The sync/async point is not meaningful.  It is a tradeoff.  I maintain that I made the more appropriate one given the tangible example at hand. 

By |2006-10-27T04:09:00+00:00October 27th, 2006|Enterprise Architecture|2 Comments

About the Author:

President of Vanguard EA, an Enterprise Architecture consulting firm in Seattle focused on the Pacific coast of the US. Nick has over 30 years of professional experience in management, systems, and technology. He is the co-author of the influential paper "Perspectives on Enterprise Architecture" with Dr. Brian Cameron that effectively defined modern Enterprise Architecture practices, and he is frequent speaker at public gatherings on Enterprise Architecture and related topics. He coauthored a book on Visual Storytelling with Martin Sykes and Mark West titled "Stories That Move Mountains".

2 Comments

  1. Udi Dahan -The Software Simplist October 28, 2006 at 7:43 am - Reply

    "So there are architectural tradeoffs between the two designs: Udi wins for scalability, while I get performance."

    How do you measure performance? In my opinion, there is a function which translates scalability to performance.

    P = F(S, H)

    Where P is performance, S is scalability, and H is hardware (including network and all other non-software elements).

    One thing we can say about F and that is that for a scalable system (certain values of S), then P increases with H.

    In which case, could not a scalable system achieve higher performance than a performant but non-scalable system?

  2. NickMalik October 29, 2006 at 2:03 am - Reply

    Interesting formula, Udi.  Problem is that your function is not continuous.  It is therefore not valid to use it for extrapolation.  

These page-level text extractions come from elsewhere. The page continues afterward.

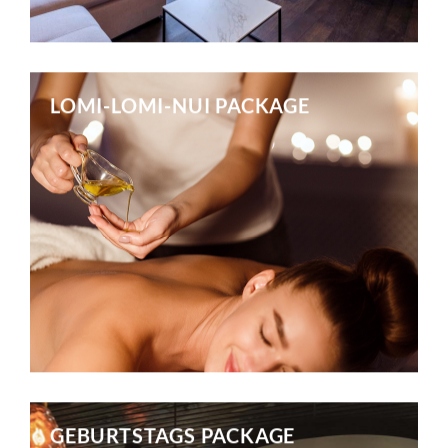
Mehr erfahren
LOMI-LOMI-NUI PACKAGE
Mehr erfahren
GEBURTSTAGS PACKAGE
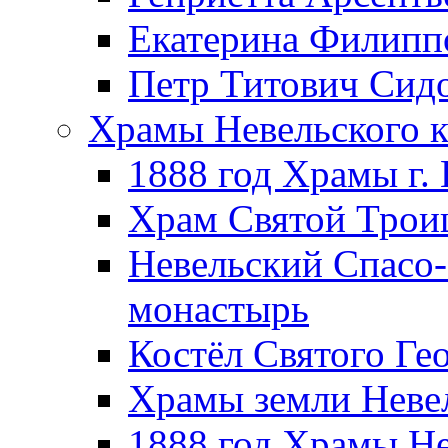
Екатерина Филипп
Петр Титович Сид
Храмы Невельского к
1888 год Храмы г.
Храм Святой Трои
Невельский Спасо
монастырь
Костёл Святого Ге
Храмы земли Неве
1888 год Храмы Не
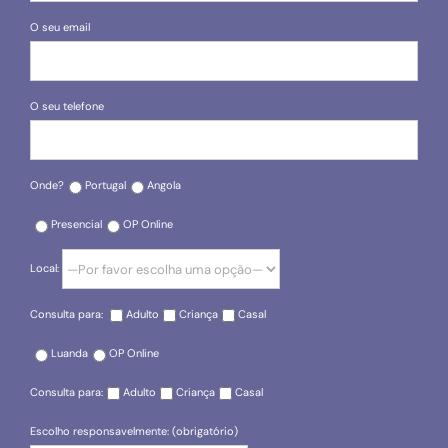
O seu email
O seu telefone
Onde?
Portugal
Angola
Presencial
OP Online
Local:
Consulta para:
Adulto
Criança
Casal
Luanda
OP Online
Consulta para:
Adulto
Criança
Casal
Escolho responsavelmente: (obrigatório)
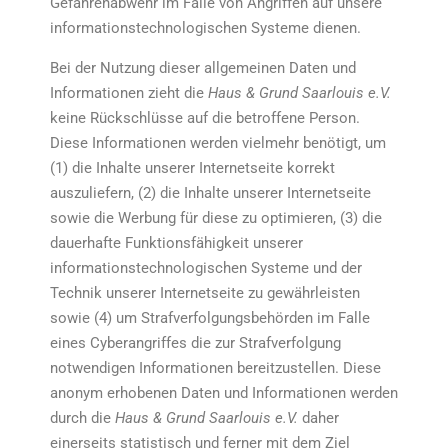
Gefahrenabwehr im Falle von Angriffen auf unsere
informationstechnologischen Systeme dienen.
Bei der Nutzung dieser allgemeinen Daten und
Informationen zieht die
Haus & Grund Saarlouis e.V.
keine Rückschlüsse auf die betroffene Person.
Diese Informationen werden vielmehr benötigt, um
(1) die Inhalte unserer Internetseite korrekt
auszuliefern, (2) die Inhalte unserer Internetseite
sowie die Werbung für diese zu optimieren, (3) die
dauerhafte Funktionsfähigkeit unserer
informationstechnologischen Systeme und der
Technik unserer Internetseite zu gewährleisten
sowie (4) um Strafverfolgungsbehörden im Falle
eines Cyberangriffes die zur Strafverfolgung
notwendigen Informationen bereitzustellen. Diese
anonym erhobenen Daten und Informationen werden
durch die
Haus & Grund Saarlouis e.V.
daher
einerseits statistisch und ferner mit dem Ziel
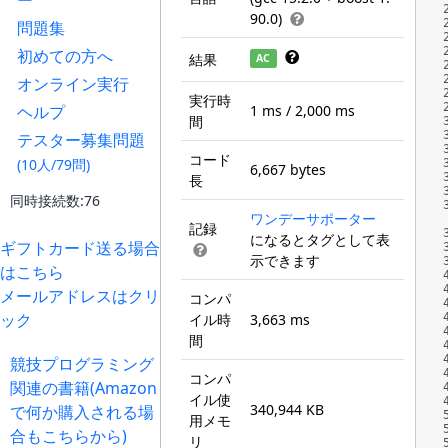
ー
90.0)
問題集
初めての方へ
結果
AC
オンライン実行
実行時
ヘルプ
1 ms / 2,000 ms
間
テスター募集問題
コード
(10人/79問)
6,667 bytes
長
同時接続数:76
ワンデーサポーター
記録
になるとタグとして表
ギフトカード送る場合
示できます
はこちら
メールアドレスはクリ
コンパ
ック
イル時
3,663 ms
間
競技プログラミング
コンパ
関連の書籍(Amazon
イル使
340,944 KB
で何か購入される場
用メモ
合もこちらから)
リ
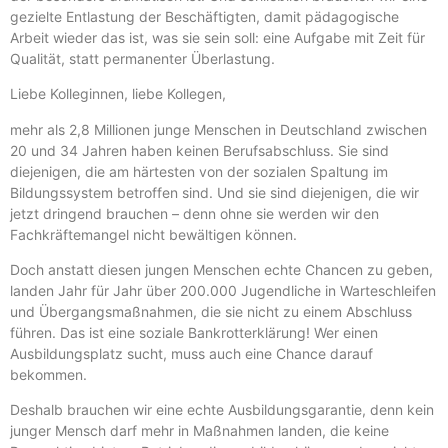
gezielte Entlastung der Beschäftigten, damit pädagogische
Arbeit wieder das ist, was sie sein soll: eine Aufgabe mit Zeit für
Qualität, statt permanenter Überlastung.
Liebe Kolleginnen, liebe Kollegen,
mehr als 2,8 Millionen junge Menschen in Deutschland zwischen
20 und 34 Jahren haben keinen Berufsabschluss. Sie sind
diejenigen, die am härtesten von der sozialen Spaltung im
Bildungssystem betroffen sind. Und sie sind diejenigen, die wir
jetzt dringend brauchen – denn ohne sie werden wir den
Fachkräftemangel nicht bewältigen können.
Doch anstatt diesen jungen Menschen echte Chancen zu geben,
landen Jahr für Jahr über 200.000 Jugendliche in Warteschleifen
und Übergangsmaßnahmen, die sie nicht zu einem Abschluss
führen. Das ist eine soziale Bankrotterklärung! Wer einen
Ausbildungsplatz sucht, muss auch eine Chance darauf
bekommen.
Deshalb brauchen wir eine echte Ausbildungsgarantie, denn kein
junger Mensch darf mehr in Maßnahmen landen, die keine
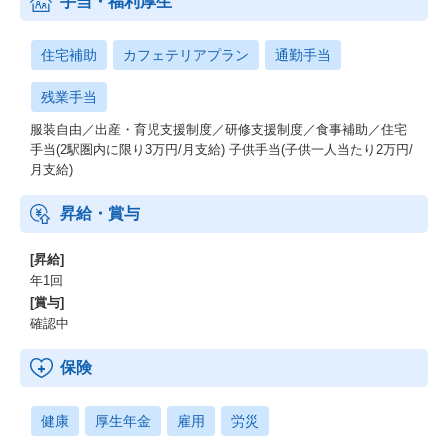
手当・福利厚生
住宅補助
カフェテリアプラン
通勤手当
残業手当
服装自由／出産・育児支援制度／研修支援制度／食事補助／住宅
手当(2駅圏内に限り3万円/月支給) 子供手当(子供一人当たり2万円/
月支給)
昇給・賞与
[昇給]
年1回
[賞与]
確認中
保険
健康
厚生年金
雇用
労災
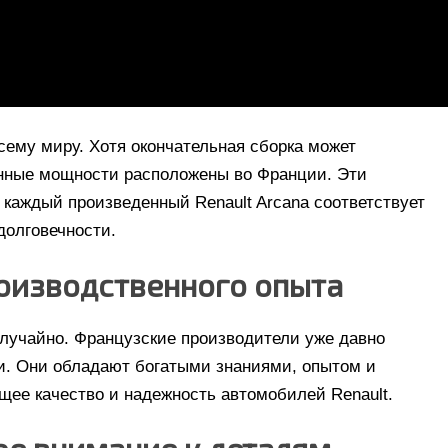
всему миру. Хотя окончательная сборка может
енные мощности расположены во Франции. Эти
 каждый произведенный Renault Arcana соответствует
долговечности.
роизводственного опыта
случайно. Французские производители уже давно
. Они обладают богатыми знаниями, опытом и
щее качество и надежность автомобилей Renault.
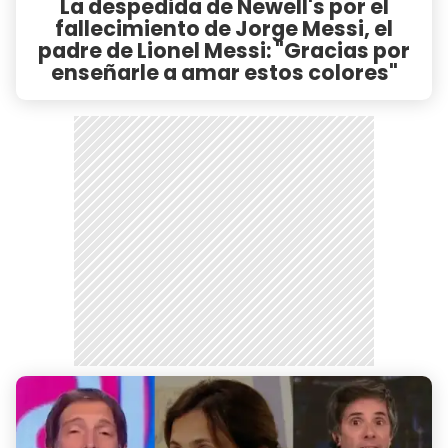
La despedida de Newell's por el
fallecimiento de Jorge Messi, el
padre de Lionel Messi: "Gracias por
enseñarle a amar estos colores"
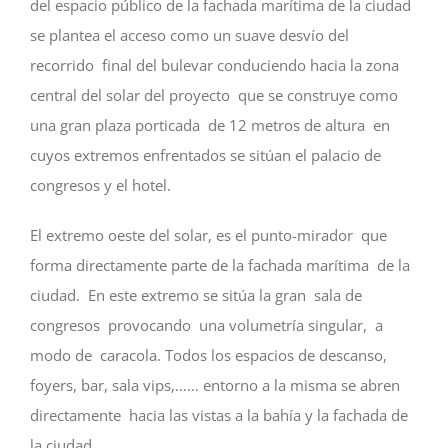
del espacio público de la fachada marítima de la ciudad
se plantea el acceso como un suave desvío del
recorrido final del bulevar conduciendo hacia la zona
central del solar del proyecto que se construye como
una gran plaza porticada de 12 metros de altura en
cuyos extremos enfrentados se sitúan el palacio de
congresos y el hotel.
El extremo oeste del solar, es el punto-mirador que
forma directamente parte de la fachada marítima de la
ciudad. En este extremo se sitúa la gran sala de
congresos provocando una volumetría singular, a
modo de caracola. Todos los espacios de descanso,
foyers, bar, sala vips,…… entorno a la misma se abren
directamente hacia las vistas a la bahía y la fachada de
la ciudad.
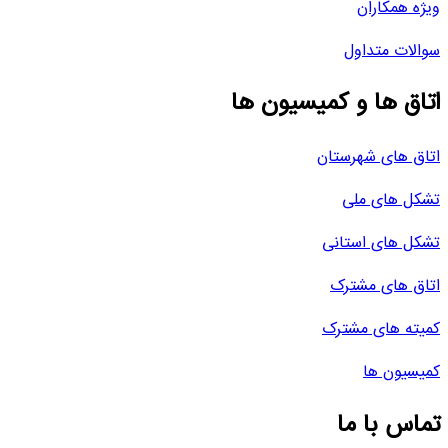
ویژه همکاران
سوالات متداول
اتاق ها و کمیسیون ها
اتاق های شهرستان
تشکل های ملی
تشکل های استانی
اتاق های مشترک
کمیته های مشترک
کمیسیون ها
تماس با ما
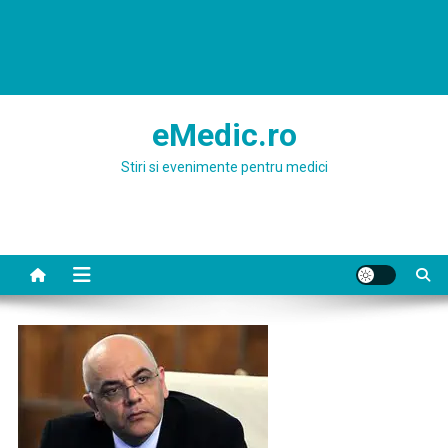
eMedic.ro
Stiri si evenimente pentru medici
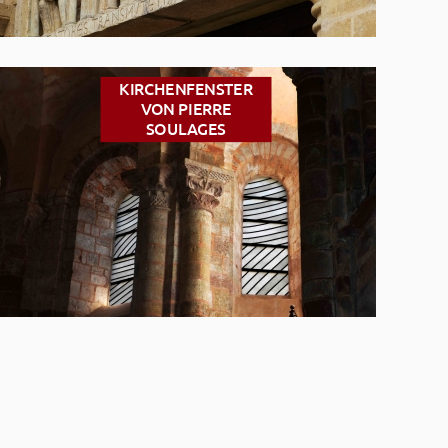
KIRCHENFENSTER
VON PIERRE
SOULAGES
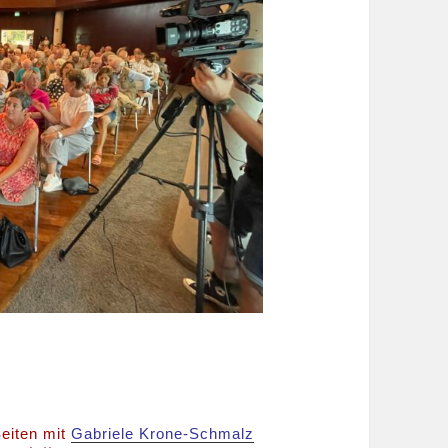
eiten mit
Gabriele Krone-Schmalz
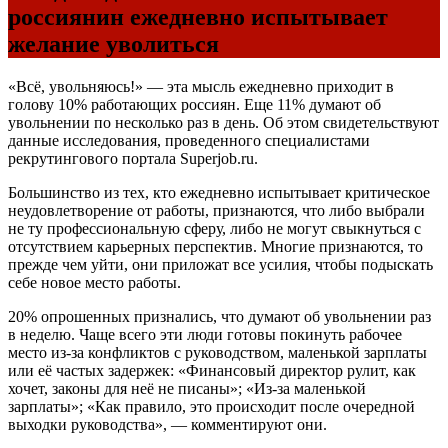
россиянин ежедневно испытывает
желание уволиться
«Всё, увольняюсь!» — эта мысль ежедневно приходит в
голову 10% работающих россиян. Еще 11% думают об
увольнении по несколько раз в день. Об этом свидетельствуют
данные исследования, проведенного специалистами
рекрутингового портала Superjob.ru.
Большинство из тех, кто ежедневно испытывает критическое
неудовлетворение от работы, признаются, что либо выбрали
не ту профессиональную сферу, либо не могут свыкнуться с
отсутствием карьерных перспектив. Многие признаются, то
прежде чем уйти, они приложат все усилия, чтобы подыскать
себе новое место работы.
20% опрошенных признались, что думают об увольнении раз
в неделю. Чаще всего эти люди готовы покинуть рабочее
место из-за конфликтов с руководством, маленькой зарплаты
или её частых задержек: «Финансовый директор рулит, как
хочет, законы для неё не писаны»; «Из-за маленькой
зарплаты»; «Как правило, это происходит после очередной
выходки руководства», — комментируют они.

    In other words, if you need 350ms response time, and your architecture cannot respond faster than 1,200ms response time, with no load, then adding hardware isn’t going to help.  

    Performance doesn’t go up beyond the constrained maximum indicated by the architecture.  

    So, no, creating an architecture that doesn’t meet performance criteria cannot be papered over by adding hardware.  Note that data centers are reducing hardware these days, not adding it.  You won’t make friends by suggesting that the solution to a problem is to put in a server.

    Note that the async nature of your design is NOT what I am concerned about.  The entire ‘performance’ thread is a red herring.  I’m concerned about coupling.  You appear to be recommending a tightly coupled design.  That is the chief point of my disagreement.  Are you willing to address that point or do you concede that you are suggesting a tightly coupled service design?